One involves the conviction of a woman of Palestinian origin, Rasmieh Yousef Odeh, who was granted shelter in the United States, became a permanent resident, and ultimately naturalized. The conviction was for naturalization fraud because she concealed her involvement in severalterrorist bombings in Israel dating back to the 1960s. Readers who follow the link provided will note that the Associated Press lede refers to her simply as an “activist”. The pernicious nature of the bombings Odeh participated in, which resulted in death — and her involvement in the implementation of Obamacare in Illinois as part of a state contract — are curiously missing. See this CIS blog for those details.
The second story involves the deportation of an Afghan national, Hayatullah Dawari, following his conviction for immigration fraud.
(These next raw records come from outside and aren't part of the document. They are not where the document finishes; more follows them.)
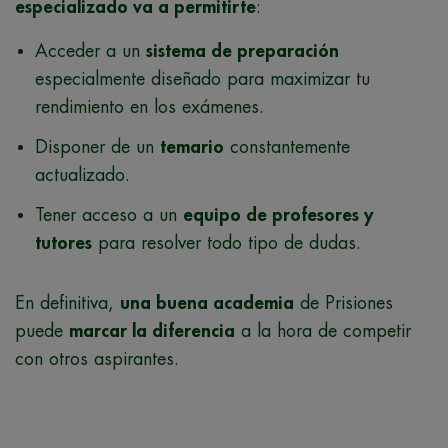
especializado va a permitirte
:
Acceder a un
sistema de preparación
especialmente diseñado para maximizar tu
rendimiento en los exámenes.
Disponer de un
temario
constantemente
actualizado.
Tener acceso a un
equipo de profesores y
tutores
para resolver todo tipo de dudas.
En definitiva,
una buena academia
de Prisiones
puede
marcar la diferencia
a la hora de competir
con otros aspirantes.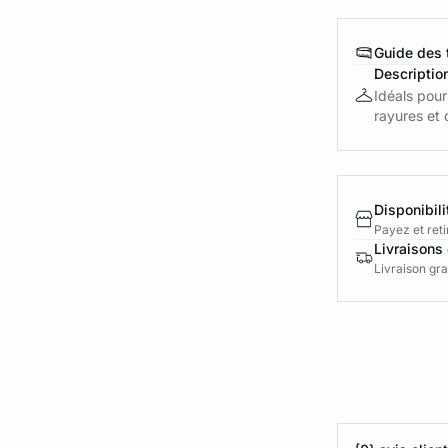
Guide des t
Descriptio
Idéals pour
rayures et 
Disponibili
Payez et reti
Livraisons 
Livraison gra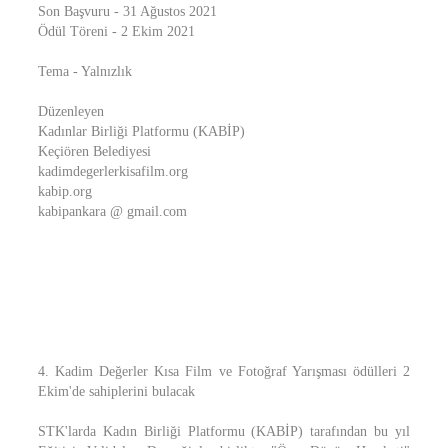
Son Başvuru - 31 Ağustos 2021
Ödül Töreni - 2 Ekim 2021
Tema - Yalnızlık
Düzenleyen
Kadınlar Birliği Platformu (KABİP)
Keçiören Belediyesi
kadimdegerlerkisafilm.org
kabip.org
kabipankara @ gmail.com
4. Kadim Değerler Kısa Film ve Fotoğraf Yarışması ödülleri 2
Ekim'de sahiplerini bulacak
STK'larda Kadın Birliği Platformu (KABİP) tarafından bu yıl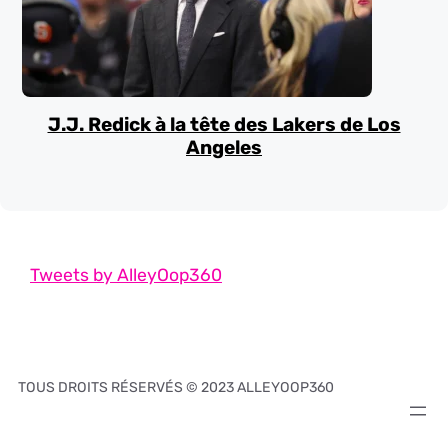
J.J. Redick à la tête des Lakers de Los
Angeles
Tweets by AlleyOop360
TOUS DROITS RÉSERVÉS © 2023 ALLEYOOP360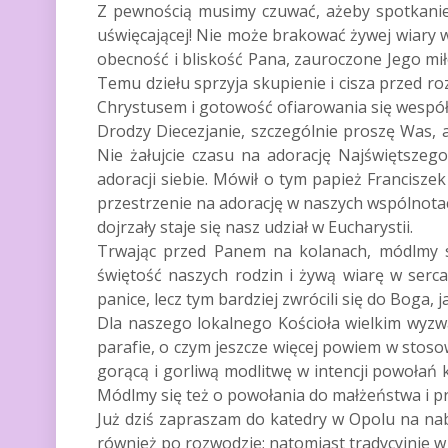
Z pewnością musimy czuwać, ażeby spotkanie z
uświęcającej! Nie może brakować żywej wiary w
obecność i bliskość Pana, zauroczone Jego mi
Temu dziełu sprzyja skupienie i cisza przed r
Chrystusem i gotowość ofiarowania się wespół
Drodzy Diecezjanie, szczególnie proszę Was, a
Nie żałujcie czasu na adorację Najświętsze
adoracji siebie. Mówił o tym papież Francisze
przestrzenie na adorację w naszych wspólnotac
dojrzały staje się nasz udział w Eucharystii.
Trwając przed Panem na kolanach, módlmy się
świętość naszych rodzin i żywą wiarę w serc
panice, lecz tym bardziej zwrócili się do Boga,
Dla naszego lokalnego Kościoła wielkim wyzw
parafie, o czym jeszcze więcej powiem w stos
gorącą i gorliwą modlitwę w intencji powołań 
Módlmy się też o powołania do małżeństwa i 
Już dziś zapraszam do katedry w Opolu na na
również po rozwodzie; natomiast tradycyjnie 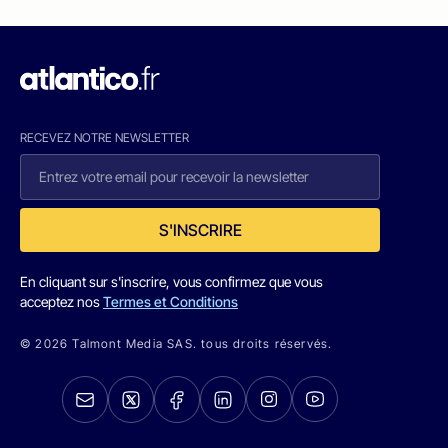
RECEVEZ NOTRE NEWSLETTER
S'INSCRIRE
En cliquant sur s'inscrire, vous confirmez que vous
acceptez nos
Termes et Conditions
© 2026 Talmont Media SAS. tous droits réservés.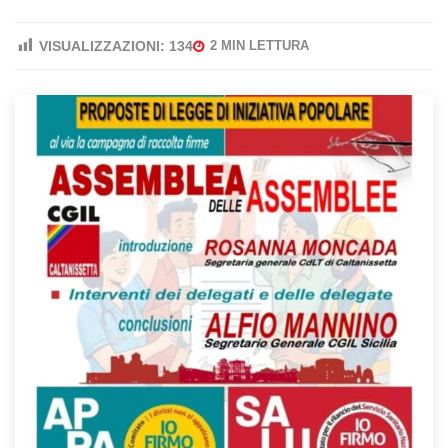
VISUALIZZAZIONI:
134
2 MIN LETTURA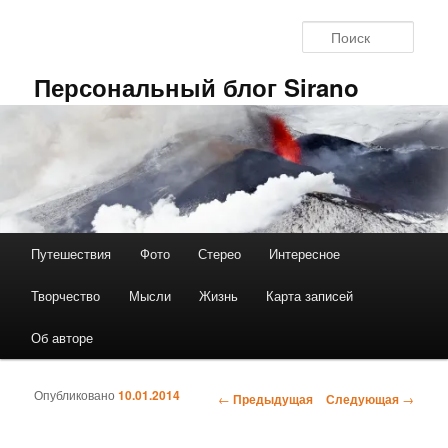
Перейти к основному содержимому
Поис
Персональный блог Sirano
Путешествия
Фото
Стерео
Интересное
Главное меню
Творчество
Мысли
Жизнь
Карта записей
Об авторе
Опубликовано
10.01.2014
←
Предыдущая
Следующая
→
Навигация по записям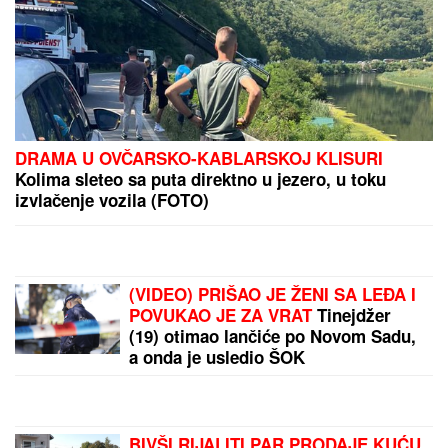
UDARI VETRA DOSTIŽU I 198 KILOMETARA NA
ČAS:
Otkazani letovi, stotinama hiljada ljudi
naređena hitna evakuacija zbog "Delfina" (VIDEO)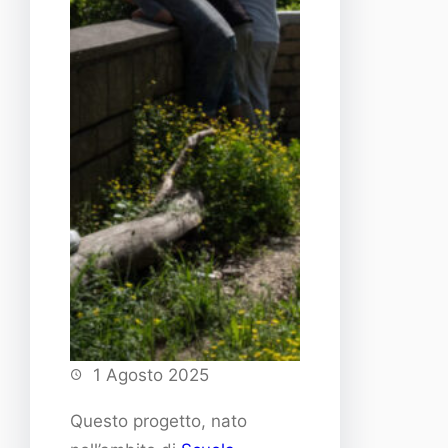
1 Agosto 2025
Questo progetto, nato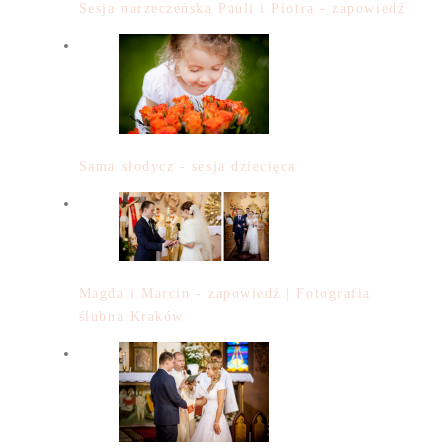
Sesja narzeczeńska Pauli i Piotra - zapowiedź
Sama słodycz - sesja dziecięca
Magda i Marcin - zapowiedź | Fotografia
ślubna Kraków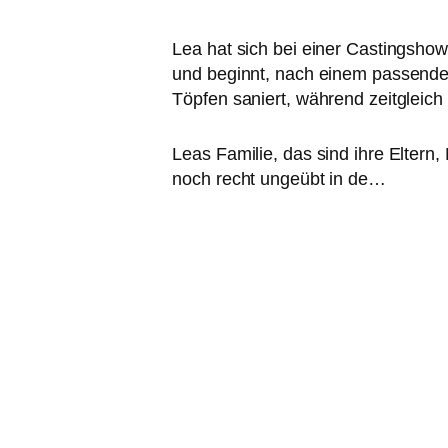
Lea hat sich bei einer Castingsho
und beginnt, nach einem pas­sen­de
Töpfen saniert, wäh­rend zeit­gleich
Leas Familie, das sind ihre Eltern,
noch recht unge­übt in de…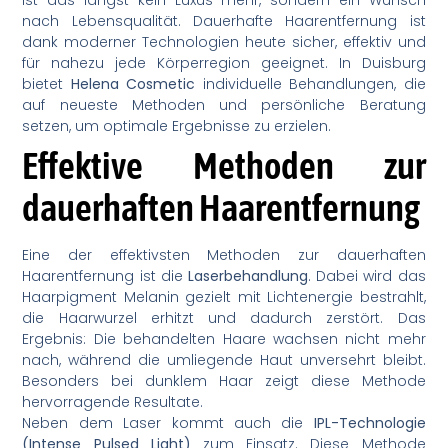
nach Lebensqualität. Dauerhafte Haarentfernung ist
dank moderner Technologien heute sicher, effektiv und
für nahezu jede Körperregion geeignet. In Duisburg
bietet
Helena Cosmetic
individuelle Behandlungen, die
auf neueste Methoden und persönliche Beratung
setzen, um optimale Ergebnisse zu erzielen.
Effektive Methoden zur
dauerhaften Haarentfernung
Eine der effektivsten Methoden zur dauerhaften
Haarentfernung ist die
Laserbehandlung
. Dabei wird das
Haarpigment Melanin gezielt mit Lichtenergie bestrahlt,
die Haarwurzel erhitzt und dadurch zerstört. Das
Ergebnis: Die behandelten Haare wachsen nicht mehr
nach, während die umliegende Haut unversehrt bleibt.
Besonders bei dunklem Haar zeigt diese Methode
hervorragende Resultate.
Neben dem Laser kommt auch die
IPL-Technologie
(Intense Pulsed Light)
zum Einsatz. Diese Methode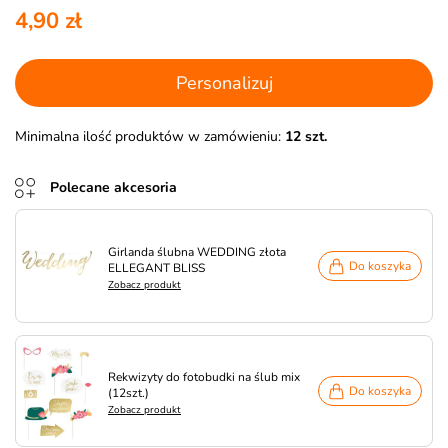
4,90 zł
Personalizuj
Minimalna ilość produktów w zamówieniu:
12 szt.
Polecane akcesoria
Girlanda ślubna WEDDING złota
Do koszyka
ELLEGANT BLISS
Zobacz produkt
Rekwizyty do fotobudki na ślub mix
Do koszyka
(12szt.)
Zobacz produkt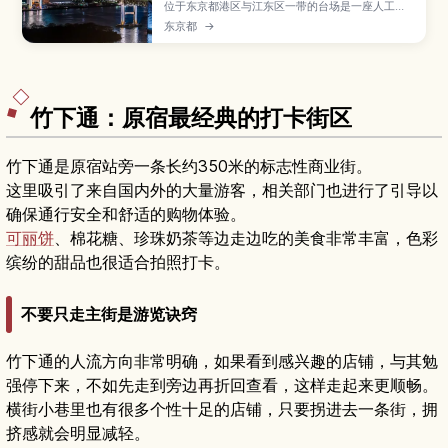
位于东京都港区与江东区一带的台场是一座人工
岛，集购物中心、美食、娱乐设施与东京湾夜景于
东京都
→
一身的人气海滨景点。本文将介绍彩虹大桥夜景、
DiverCity Tokyo Plaza、台场海滨公园与Aqua
City等必去景点，以及电车与百合海鸥线的交通方
式、适合亲子与情侣的游玩路线和推荐造访季节。
竹下通：原宿最经典的打卡街区
竹下通是原宿站旁一条长约350米的标志性商业街。
这里吸引了来自国内外的大量游客，相关部门也进行了引导以
确保通行安全和舒适的购物体验。
可丽饼
、棉花糖、珍珠奶茶等边走边吃的美食非常丰富，色彩
缤纷的甜品也很适合拍照打卡。
不要只走主街是游览诀窍
竹下通的人流方向非常明确，如果看到感兴趣的店铺，与其勉
强停下来，不如先走到旁边再折回查看，这样走起来更顺畅。
横街小巷里也有很多个性十足的店铺，只要拐进去一条街，拥
挤感就会明显减轻。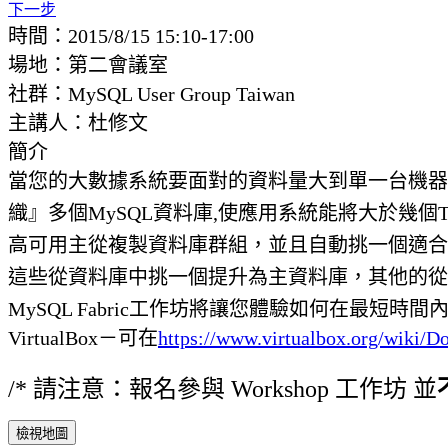
下一步
時間：2015/8/15 15:10-17:00
場地：第二會議室
社群：MySQL User Group Taiwan
主講人：杜修文
簡介
當您的大數據系統要面對的資料量大到單一台機器沒辦法處
織』多個MySQL資料庫,使應用系統能將大於幾個TB
高可用主從複製資料庫群組，並且自動挑一個適合
這些從資料庫中挑一個提升為主資料庫，其他的從
MySQL Fabric工作坊將讓您體驗如何在最短時間
VirtualBox－可在
https://www.virtualbox.org/wiki/D
/* 請注意：報名參與 Workshop 工作坊 並
檢視地圖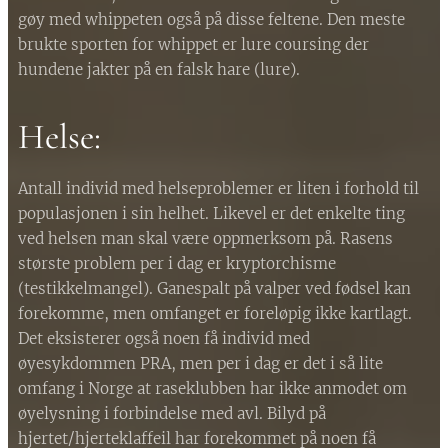
gøy med whippeten også på disse feltene. Den meste
brukte sporten for whippet er lure coursing der
hundene jakter på en falsk hare (lure).
Helse:
Antall individ med helseproblemer er liten i forhold til
populasjonen i sin helhet. Likevel er det enkelte ting
ved helsen man skal være oppmerksom på. Rasens
største problem per i dag er kryptorchisme
(testikkelmangel). Ganespalt på valper ved fødsel kan
forekomme, men omfanget er foreløpig ikke kartlagt.
Det eksisterer også noen få individ med
øyesykdommen PRA, men per i dag er det i så lite
omfang i Norge at raseklubben har ikke anmodet om
øyelysning i forbindelse med avl. Bilyd på
hjertet/hjerteklaffeil har forekommet på noen få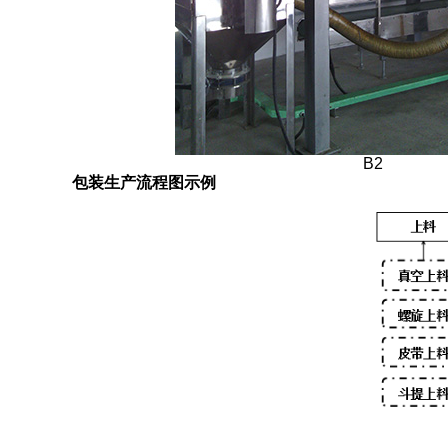
B2
包装生产流程图示例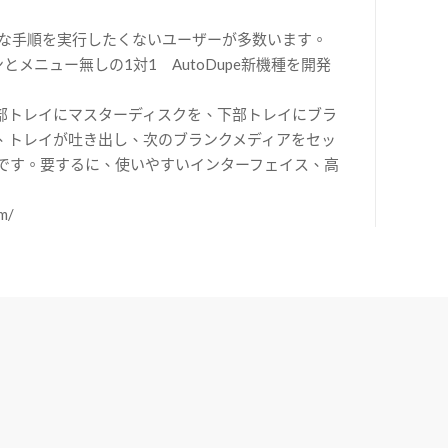
雑な手順を実行したくないユーザーが多数います。
メニュー無しの1対1 AutoDupe新機種を開発
。上部トレイにマスターディスクを、下部トレイにブラ
と、トレイが吐き出し、次のブランクメディアをセッ
いです。要するに、使いやすいインターフェイス、高
m/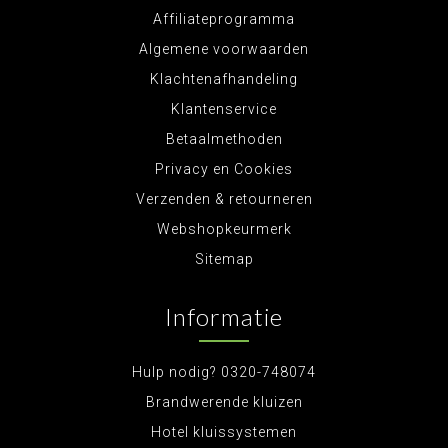
Affiliateprogramma
Algemene voorwaarden
Klachtenafhandeling
Klantenservice
Betaalmethoden
Privacy en Cookies
Verzenden & retourneren
Webshopkeurmerk
Sitemap
Informatie
Hulp nodig? 0320-748074
Brandwerende kluizen
Hotel kluissystemen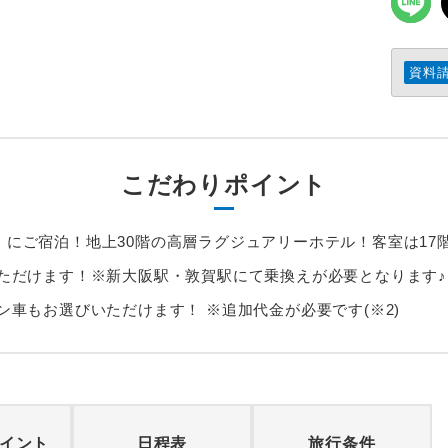
資料
こだわりポイント
】にご宿泊！地上30階の高層ラグジュアリーホテル！客室は17
いただけます！※新大阪駅・敦賀駅にて乗換えが必要となります♪(
ン車もお選びいただけます！ ※追加代金が必要です(※2)
イント
日程表
旅行条件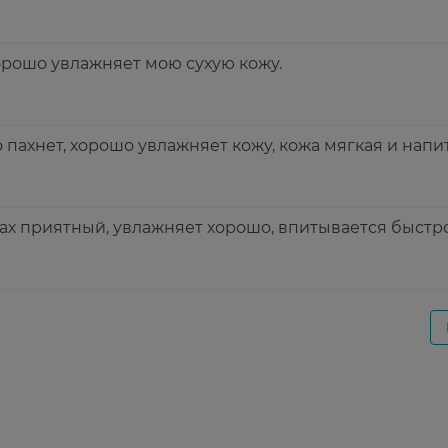
рошо увлажняет мою сухую кожу.
пахнет, хорошо увлажняет кожу, кожа мягкая и напи
ах приятный, увлажняет хорошо, впитывается быстро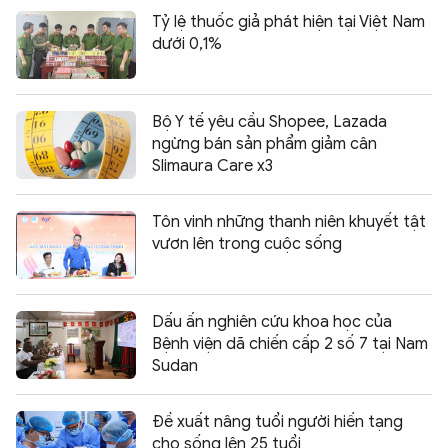
Tỷ lệ thuốc giả phát hiện tại Việt Nam
dưới 0,1%
Bộ Y tế yêu cầu Shopee, Lazada
ngừng bán sản phẩm giảm cân
Slimaura Care x3
Tôn vinh những thanh niên khuyết tật
vươn lên trong cuộc sống
Dấu ấn nghiên cứu khoa học của
Bệnh viện dã chiến cấp 2 số 7 tại Nam
Sudan
Đề xuất nâng tuổi người hiến tạng
cho sống lên 25 tuổi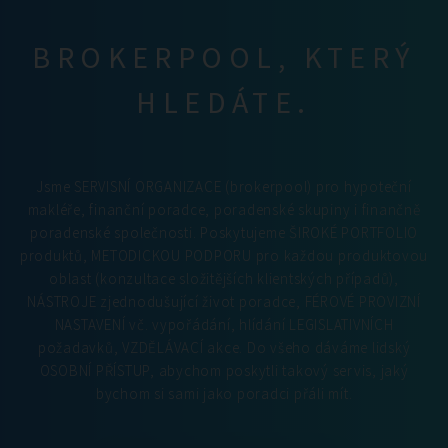
BROKERPOOL, KTERÝ
HLEDÁTE.
Jsme SERVISNÍ ORGANIZACE (brokerpool) pro hypoteční
makléře, finanční poradce, poradenské skupiny i finančně
poradenské společnosti. Poskytujeme ŠIROKÉ PORTFOLIO
produktů, METODICKOU PODPORU pro každou produktovou
oblast (konzultace složitějších klientských případů),
NÁSTROJE zjednodušující život poradce, FÉROVÉ PROVIZNÍ
NASTAVENÍ vč. vypořádání, hlídání LEGISLATIVNÍCH
požadavků, VZDĚLÁVACÍ akce. Do všeho dáváme lidský
OSOBNÍ PŘÍSTUP, abychom poskytli takový servis, jaký
bychom si sami jako poradci přáli mít.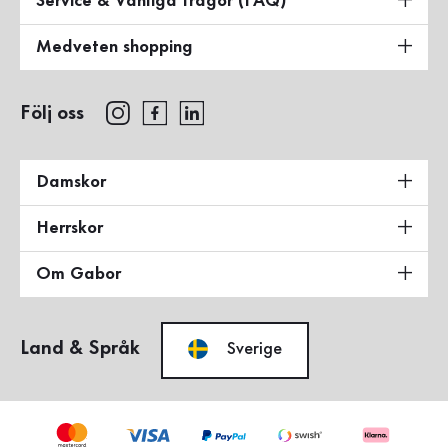
Service & Vanliga frågor (FAQ)
Medveten shopping
Följ oss
Damskor
Herrskor
Om Gabor
Land & Språk
Sverige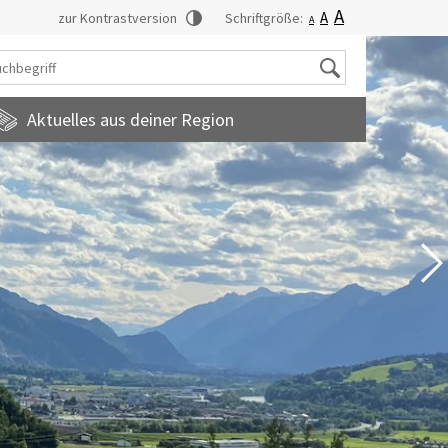
A
A
zur Kontrastversion
Schriftgröße:
A
Suche
Aktuelles aus deiner Region
tadtmagazin
amilienfreundlichegemeinde
uropainformationen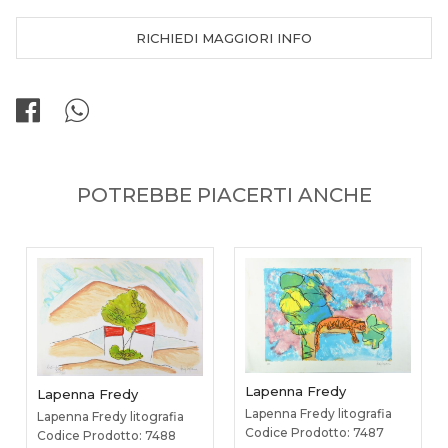
RICHIEDI MAGGIORI INFO
POTREBBE PIACERTI ANCHE
Lapenna Fredy
Lapenna Fredy
Lapenna Fredy litografia
Lapenna Fredy litografia
Codice Prodotto: 7487
Codice Prodotto: 7488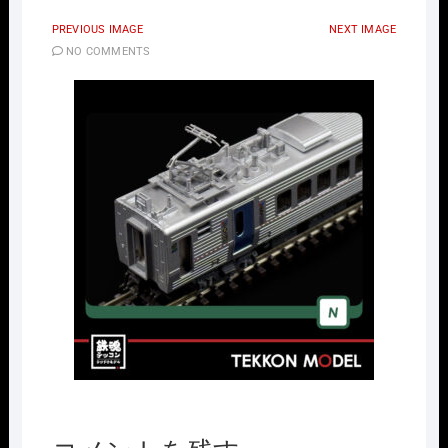
PREVIOUS IMAGE
NEXT IMAGE
NO COMMENTS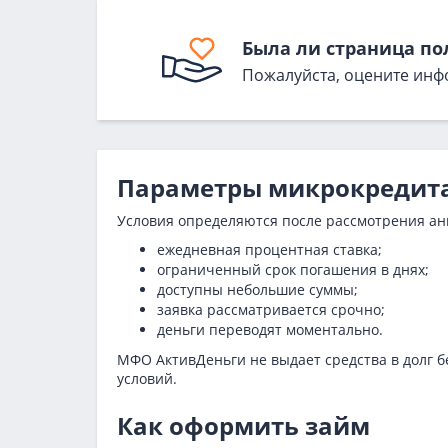
Была ли страница по
Пожалуйста, оцените инф
Параметры микрокредит
Условия определяются после рассмотрения анк
ежедневная процентная ставка;
ограниченный срок погашения в днях;
доступны небольшие суммы;
заявка рассматривается срочно;
деньги переводят моментально.
МФО АктивДеньги не выдает средства в долг б
условий.
Как оформить займ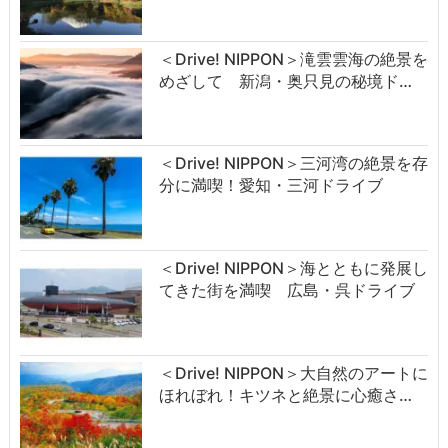
＜Drive! NIPPON＞滝雲雲海の絶景を
めざして 新潟・奥只見の秘境ド…
＜Drive! NIPPON＞三河湾の絶景を存
分に満喫！愛知・三河ドライブ
＜Drive! NIPPON＞海とともに発展し
てきた街を満喫 広島・呉ドライブ
＜Drive! NIPPON＞大自然のアートに
ほれぼれ！キツネと絶景に心癒さ…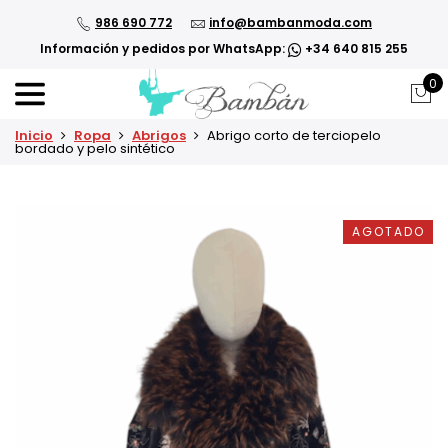
986 690 772
info@bambanmoda.com
Información y pedidos por WhatsApp:
+34 640 815 255
0
Inicio
Ropa
Abrigos
Abrigo corto de terciopelo
bordado y pelo sintético
Ab
AGOTADO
Like the Palestinian Odeh, Dawari was given safe haven in the United States, and “a path to citizenship”, to use the term of art favored by immigration activists today — albeit under existing laws, and not some made-up program created by the Obama administration. Dawari applied for and received permanent resident status after the requisite period of time and had, in fact, applied for his naturalization papers when things started to go south for him. Like Odeh, he concealed his ties to terrorism on his naturalization application, as well as on his prior application for resident alien status; the terrorism involvement was his ongoing affiliation with the Islamist group Hezb-e-Islami Gulbuddin, according to the government.
The bad news is that, in both cases, it took entirely too long, and well after each had been in the country for many years, having been given significant immigration benefits — first as refugees/asylees, and then as permanent residents. And, of course, in Odeh’s case, she had already successfully achieved naturalization (now, of course, revoked as a result of the conviction) before her past caught up with her.
The government’s immigration and naturalization vetting system failed in both of these cases, despite the fact that each had been convicted of crimes before entering the United States: Odeh in Israel and Dawari in Russia — something the government would have us believe is routinely picked up as a part of its background checks. Clearly that’s not so.
There is something significantly wrong with the way benefits are granted, as evidenced by the substantial list of resident aliens and naturalized citizens who are national security threats, but have walked right through the vetting process and obtained the right to live permanently in the United States with no muss, no fuss, no bother. They form a part of the rapidly growing “Hall of Shame,” as my friend and colleague Jessica Vaughan rightly calls it. Yet there is no indication whatever that the Department of Homeland Security (DHS) or its subordinate agencies has taken steps to examine its processes and see where they need to be tightened up, modified, or even completely reworked. Until this happens, we can invest no trust whatever in the purported strategy of “risk management” used by DHS.
Now, ask yourself, what will happen when the administration “goes big” as the New York Times editorial board would have it, and unilaterally (and in my view unconstitutionally) undertakes a massive executive action to grant hundreds of thousands of aliens the right to live and work in the United States? Consider those background checks and vetting systems for people who will, without a shred of doubt, engage in massive identity fraud to get what they want. Think the government will get that right? Don’t bet the kids’ inheritance on it.